We all want to have a great day out with our dogs, and it’s made even better when we find a venue that welcomes us with ‘open paws’ !
To create a welcoming Dog Friendly venue there is more to it than simply putting out a dog water bowl!
As a guideline for best practice venues should have in place the following:
Large water bowl (replenished frequently as required)
Small water bowl (replenished frequently as required)
Dog Treats and Dog Food available as treats or to purchase
Dogs Welcome sign
Hand Sanitising gel in a dispenser on display
A policy for dog owners to read and adhere to on display
For extra brownie points, venues could consider the following:
A Pet Parking sign where leads can be attached
A Dog Food and treat menu
Wholesome nutritious dog food and treats
Trained staff to ensure a warm welcome to dogs and their owners
NB: As the business owner/manager of a venue, if a dog is disruptive and barking all the time, you have every right to ask the owner and dog to leave the premises, in the same way if a human is verbally or physically abusive. Dog owners should be responsible at all times.

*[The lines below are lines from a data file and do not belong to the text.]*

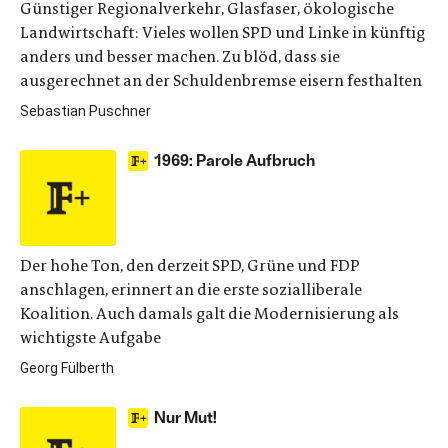
Günstiger Regionalverkehr, Glasfaser, ökologische
Landwirtschaft: Vieles wollen SPD und Linke in künftig
anders und besser machen. Zu blöd, dass sie
ausgerechnet an der Schuldenbremse eisern festhalten
Sebastian Puschner
1969: Parole Aufbruch
Der hohe Ton, den derzeit SPD, Grüne und FDP
anschlagen, erinnert an die erste sozialliberale
Koalition. Auch damals galt die Modernisierung als
wichtigste Aufgabe
Georg Fülberth
Nur Mut!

For more information on best practice and guidelines, Belfast City Council have created a set of guidelines:-
Food Safety Guidance for dog friendly businesses
Food Safety Legislation doesn’t stop the presence of dogs in customer areas of food premises. However dogs aren’t allowed in areas where food is prepared, handled or stored. Food Hygiene Rating should not be affected provided businesses take appropriate action and make precautions to prevent contamination of food.
Food businesses must have proper procedures in place to prevent dogs contaminating food or food utensils and should consider the following:
- Dogs should not be allowed in areas where food is prepared, handled or stored.
- Staff should not touch dogs or handle materials that have been in contact with dogs.
- Food staff must wash their hands immediately if they have direct or indirect contact with dogs.
- Restrict dogs to parts of the premises to ensure hygiene standards are maintained.
- Materials or objects that have been in contact with dogs, including dog bowls, should not be brought into food areas and should not be cleaned in food equipment or utensil sinks.
- Any dog fouling must be immediately and thoroughly cleaned with disposable materials and disinfectant. This must be followed by thorough staff hand washing.
Good practice for dog friendly restaurants
- Customers with dogs should be approached by a staff member to find out if they are there for drinks or drinks and food.
- Dog owners are informed of house rules of dogs on premises, these may include that dogs:
- are kept on a lead at all times.
- only allowed in certain areas of the premises.
- will remain the responsibility of the owner at all times.
- Have dog bowls available for water and food.
- Dog food available to buy on premises.
- Have procedures in place for cleaning up accidents. Responsibility of the owner followed by a member of staff thoroughly cleaning the area with hot water and disinfectant.
- Food staff including waiters should not handle dogs or materials that have been in contact with dogs. Staff must wash their hands immediately if they have any contact with dogs.
- Consider the maximum number of dogs that can be accommodated at once, and the number of dogs allowed to be brought in by one person. Remember The Dogs (Specified Maximum) (Belfast) Order 2012.
It is also mandatory for all dogs in Northern Ireland to be registered with their local council:- For full details on dog licensing, please refer to the information which has been published on the NI Direct website.
It is an Offence not to licence a dog except:
- a puppy under six months old and kept by the person who was also the keeper of the bitch that gave birth to the puppy
- an assistance dog used by a disabled person
- a dog kept, and on offer for sale, in a licensed pet shop
- a police dog
- a dog kept under a block licence, on the premises to which the block licence relates
Domestic pet dogs must be licensed individually.
A dog licence costs £12.50. There are reduced licence fees for some dog owners.